Implementation:Unslothai Unsloth UnslothTrainer
| Knowledge Sources | |
|---|---|
| Domains | NLP, Training, Optimization |
| Last Updated | 2026-02-07 00:00 GMT |
Overview
Wrapper around TRL's SFTTrainer with Unsloth-specific optimizations for memory-efficient supervised fine-tuning.
Description
UnslothTrainer subclasses TRL's SFTTrainer and adds:
- Separate embedding learning rate: Via UnslothTrainingArguments.embedding_learning_rate, allowing a different (usually lower) learning rate for embed_tokens and lm_head modules.

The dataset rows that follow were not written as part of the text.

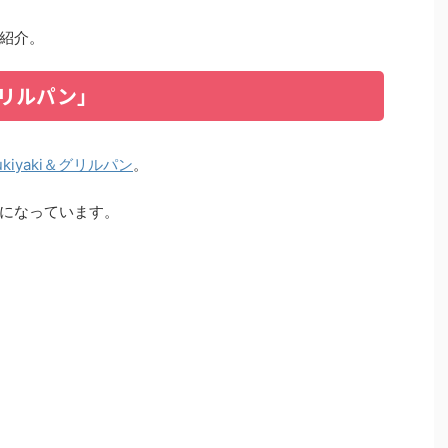
紹介。
＆グリルパン」
ukiyaki＆グリルパン
。
になっています。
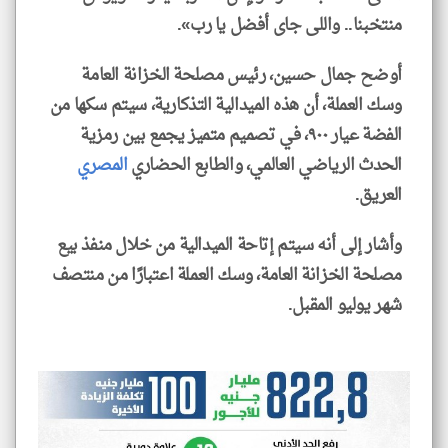
منتخبنا.. واللى جاى أفضل يا رب».
أوضح جمال حسين، رئيس مصلحة الخزانة العامة
وسك العملة، أن هذه الميدالية التذكارية، سيتم سكها من
الفضة عيار ٩٠٠، في تصميم متميز يجمع بين رمزية
الحدث الرياضي العالمي، والطابع الحضاري
المصري
العريق.
وأشار إلى أنه سيتم إتاحة الميدالية من خلال منفذ بيع
مصلحة الخزانة العامة، وسك العملة اعتبارًا من منتصف
شهر يوليو المقبل.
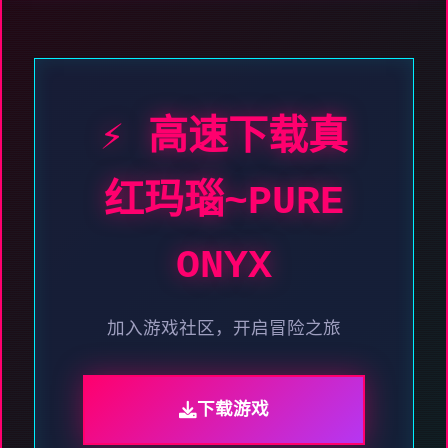
⚡ 高速下载真
红玛瑙~PURE
ONYX
加入游戏社区，开启冒险之旅
下载游戏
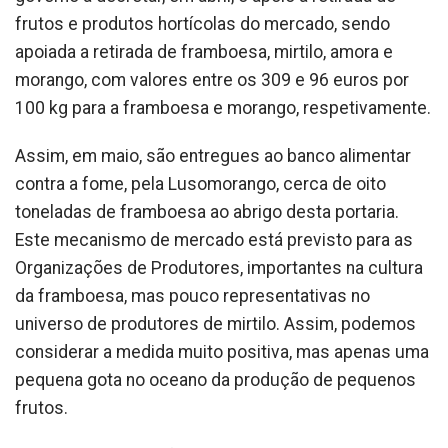
frutos e produtos hortícolas do mercado, sendo
apoiada a retirada de framboesa, mirtilo, amora e
morango, com valores entre os 309 e 96 euros por
100 kg para a framboesa e morango, respetivamente.
Assim, em maio, são entregues ao banco alimentar
contra a fome, pela Lusomorango, cerca de oito
toneladas de framboesa ao abrigo desta portaria.
Este mecanismo de mercado está previsto para as
Organizações de Produtores, importantes na cultura
da framboesa, mas pouco representativas no
universo de produtores de mirtilo. Assim, podemos
considerar a medida muito positiva, mas apenas uma
pequena gota no oceano da produção de pequenos
frutos.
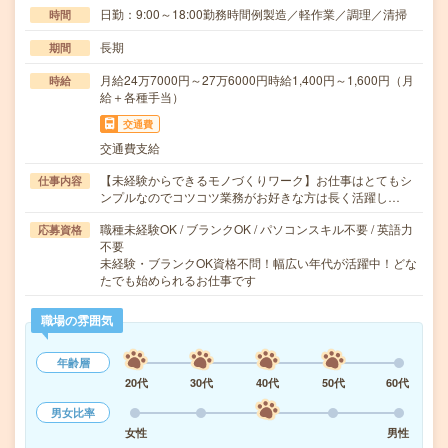
日勤：9:00～18:00勤務時間例製造／軽作業／調理／清掃
時間
長期
期間
月給24万7000円～27万6000円時給1,400円～1,600円（月
時給
給＋各種手当）
交通費
交通費支給
【未経験からできるモノづくりワーク】お仕事はとてもシ
仕事内容
ンプルなのでコツコツ業務がお好きな方は長く活躍し…
職種未経験OK / ブランクOK / パソコンスキル不要 / 英語力
応募資格
不要
未経験・ブランクOK資格不問！幅広い年代が活躍中！どな
たでも始められるお仕事です
職場の雰囲気
年齢層
20代
30代
40代
50代
60代
男女比率
女性
男性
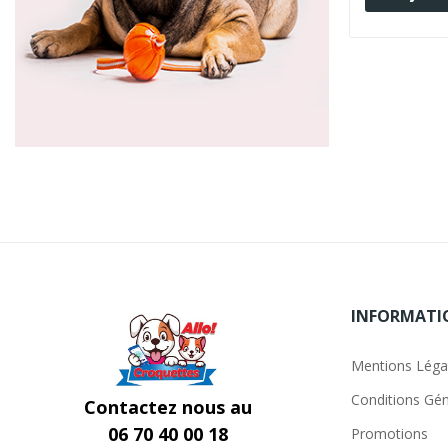
INFORMATI
Mentions Léga
Conditions Gén
Contactez nous au
06 70 40 00 18
Promotions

- Auto-packing: Automatic detection and application of padding-free sequence packing for efficient batching.
- TRL backward compatibility: Extensive patching (unsloth/trainer.py:L203-408) to maintain compatibility across TRL versions, handling API changes in SFTConfig, dataset_text_field, and data collator selection.
- VLM blocklist: Automatically disables packing for vision-language models where it would break image token alignment.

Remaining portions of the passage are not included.